Светлый фон
эстетической

Но было бы неверно делать из этого вывод, что операция де Мана в конечном счете оказывается традиционалистской и успокоительной; дело в том, что есть еще один элемент головоломки, а именно неожиданное вторжение того, что Джеффри Голт Харфем назвал «эстетическим императивом»[224]. Мы и в самом деле могли не раз заметить, как де Ман использует такие термины, как «искушение» и «соблазнение», особенно, но не исключительно в связи с имеющимися возможностями интерпретации; и теперь пришла пора сказать, что это не просто стилистические привычки, что такие выражения соответствуют более фундаментальной черте как его философского взгляда на язык, так и его эстетики. Это также пункт, в котором, как можно понять, его творчество неслучайным образом пересекается с современной дискуссией о модернизме и постмодернизме, хотя вряд ли он одобрил бы эти термины, особенно в том смысле периодизации, в котором я намереваюсь использовать их. Если провести линию фронта между теми, кто стремится установить глубинную преемственность между романтизмом и модернизмом, и теми, кто нацелен на акцентирование радикального разрыва между ними, де Ман, конечно, принадлежал первому лагерю, хотя радикальное отличие отдельного текста (или, скорее, отдельного автора, поскольку де Ман верен теории автора как «auteur» даже тогда, когда проблематизирует авторство как таковое) способствует дискредитации этих масштабных понятий.

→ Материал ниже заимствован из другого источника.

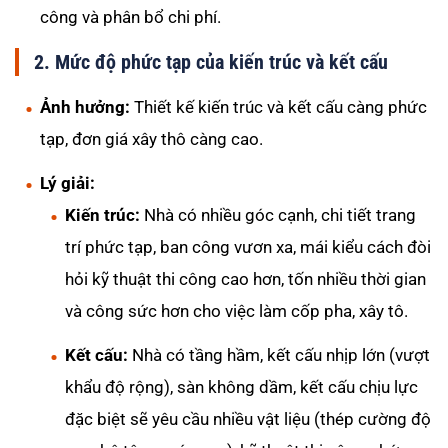
công và phân bổ chi phí.
2. Mức độ phức tạp của kiến trúc và kết cấu
Ảnh hưởng:
Thiết kế kiến trúc và kết cấu càng phức
tạp, đơn giá xây thô càng cao.
Lý giải:
Kiến trúc:
Nhà có nhiều góc cạnh, chi tiết trang
trí phức tạp, ban công vươn xa, mái kiểu cách đòi
hỏi kỹ thuật thi công cao hơn, tốn nhiều thời gian
và công sức hơn cho việc làm cốp pha, xây tô.
Kết cấu:
Nhà có tầng hầm, kết cấu nhịp lớn (vượt
khẩu độ rộng), sàn không dầm, kết cấu chịu lực
đặc biệt sẽ yêu cầu nhiều vật liệu (thép cường độ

Однако романтическая поэзия в каком-то смысле словно бы осталась ближе к источникам подозрения, которое Руссо питал к языку (в избирательном родстве с теоретиками де Ман, как хорошо известно, после Ницше ближе всего к Фридриху Шлегелю), соответственно, сила языка авторов-модернистов порождает большее богатство лжи и обманов, соблазнений, так что представляется вполне логичным то, что самая масштабная деконструкция поэтического языка, осуществленная де Маном, должна проводиться на примере Рильке. Тогда деконструкция соблазнительности поэтического языка оказывается в этом случае заодно с деконструкцией самого «модернизма».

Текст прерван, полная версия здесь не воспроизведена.